--- Records provided ---

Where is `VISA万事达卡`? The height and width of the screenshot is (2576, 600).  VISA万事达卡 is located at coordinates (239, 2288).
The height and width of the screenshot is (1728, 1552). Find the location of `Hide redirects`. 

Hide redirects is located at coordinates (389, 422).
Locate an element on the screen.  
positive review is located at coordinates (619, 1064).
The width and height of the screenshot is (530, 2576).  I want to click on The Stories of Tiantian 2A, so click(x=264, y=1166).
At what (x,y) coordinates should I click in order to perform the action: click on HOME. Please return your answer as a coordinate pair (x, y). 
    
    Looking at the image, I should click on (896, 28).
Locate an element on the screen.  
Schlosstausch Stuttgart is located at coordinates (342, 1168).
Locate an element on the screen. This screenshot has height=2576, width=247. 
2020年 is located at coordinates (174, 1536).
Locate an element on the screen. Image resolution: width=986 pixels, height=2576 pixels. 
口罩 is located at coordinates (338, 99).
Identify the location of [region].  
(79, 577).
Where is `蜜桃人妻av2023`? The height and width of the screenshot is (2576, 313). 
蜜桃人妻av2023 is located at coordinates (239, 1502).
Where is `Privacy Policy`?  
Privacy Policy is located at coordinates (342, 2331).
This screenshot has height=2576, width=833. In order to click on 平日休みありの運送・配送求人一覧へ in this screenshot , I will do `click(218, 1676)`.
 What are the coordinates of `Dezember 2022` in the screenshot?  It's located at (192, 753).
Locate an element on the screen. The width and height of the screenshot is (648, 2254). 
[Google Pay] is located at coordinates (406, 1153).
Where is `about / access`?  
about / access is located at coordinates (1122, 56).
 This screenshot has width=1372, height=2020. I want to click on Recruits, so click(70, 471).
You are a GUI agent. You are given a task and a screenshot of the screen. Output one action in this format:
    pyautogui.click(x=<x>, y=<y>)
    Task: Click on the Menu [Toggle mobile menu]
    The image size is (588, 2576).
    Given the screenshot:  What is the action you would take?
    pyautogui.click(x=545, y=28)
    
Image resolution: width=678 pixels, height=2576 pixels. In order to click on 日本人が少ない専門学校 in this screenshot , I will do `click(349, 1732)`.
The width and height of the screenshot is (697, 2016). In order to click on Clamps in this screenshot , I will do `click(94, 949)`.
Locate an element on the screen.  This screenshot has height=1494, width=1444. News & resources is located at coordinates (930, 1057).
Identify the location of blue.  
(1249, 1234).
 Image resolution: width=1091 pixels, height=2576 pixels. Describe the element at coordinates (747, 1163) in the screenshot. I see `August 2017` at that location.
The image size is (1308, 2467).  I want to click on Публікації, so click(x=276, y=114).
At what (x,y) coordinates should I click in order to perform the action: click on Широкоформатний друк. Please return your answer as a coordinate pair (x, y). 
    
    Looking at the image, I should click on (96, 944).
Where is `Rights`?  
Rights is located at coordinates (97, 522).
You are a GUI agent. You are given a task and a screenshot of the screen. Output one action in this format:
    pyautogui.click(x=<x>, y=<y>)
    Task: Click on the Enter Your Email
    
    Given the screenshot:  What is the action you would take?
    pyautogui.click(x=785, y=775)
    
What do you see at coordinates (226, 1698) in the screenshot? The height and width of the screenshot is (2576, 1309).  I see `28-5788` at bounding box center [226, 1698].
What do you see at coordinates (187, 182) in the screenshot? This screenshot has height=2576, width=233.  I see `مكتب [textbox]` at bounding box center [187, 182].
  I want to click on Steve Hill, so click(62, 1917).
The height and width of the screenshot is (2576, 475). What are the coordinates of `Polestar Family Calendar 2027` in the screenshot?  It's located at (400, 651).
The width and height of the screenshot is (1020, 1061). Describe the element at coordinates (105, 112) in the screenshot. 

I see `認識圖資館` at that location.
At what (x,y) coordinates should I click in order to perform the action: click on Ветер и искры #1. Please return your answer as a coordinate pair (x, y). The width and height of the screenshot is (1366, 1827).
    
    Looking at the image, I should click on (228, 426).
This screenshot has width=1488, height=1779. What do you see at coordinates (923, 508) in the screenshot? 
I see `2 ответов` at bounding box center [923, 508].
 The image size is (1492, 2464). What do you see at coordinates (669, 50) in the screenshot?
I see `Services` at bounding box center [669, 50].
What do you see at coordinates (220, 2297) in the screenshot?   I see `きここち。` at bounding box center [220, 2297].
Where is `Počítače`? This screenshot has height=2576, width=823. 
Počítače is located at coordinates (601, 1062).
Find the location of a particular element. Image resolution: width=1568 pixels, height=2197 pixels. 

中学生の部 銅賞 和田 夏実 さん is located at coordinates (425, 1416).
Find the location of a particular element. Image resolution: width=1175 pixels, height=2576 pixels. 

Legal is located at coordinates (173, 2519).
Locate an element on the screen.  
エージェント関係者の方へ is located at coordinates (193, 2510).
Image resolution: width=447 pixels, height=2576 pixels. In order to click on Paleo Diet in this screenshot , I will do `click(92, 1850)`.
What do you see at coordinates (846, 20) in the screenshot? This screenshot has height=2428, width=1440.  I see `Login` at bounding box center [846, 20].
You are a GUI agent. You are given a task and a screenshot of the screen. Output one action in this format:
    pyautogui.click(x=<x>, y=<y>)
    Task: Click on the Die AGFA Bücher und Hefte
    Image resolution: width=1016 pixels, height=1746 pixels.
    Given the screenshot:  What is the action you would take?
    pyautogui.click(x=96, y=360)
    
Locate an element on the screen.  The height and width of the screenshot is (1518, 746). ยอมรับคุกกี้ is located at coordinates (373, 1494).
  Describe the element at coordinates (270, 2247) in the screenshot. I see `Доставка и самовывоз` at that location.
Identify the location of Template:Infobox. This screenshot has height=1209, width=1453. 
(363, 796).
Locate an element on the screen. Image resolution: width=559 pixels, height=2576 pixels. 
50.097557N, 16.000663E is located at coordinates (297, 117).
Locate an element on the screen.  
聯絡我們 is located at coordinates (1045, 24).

---

## What is expected
Counting only lines with the word "will" in them, say how many there are in the entries above, with no other words.

## Result
4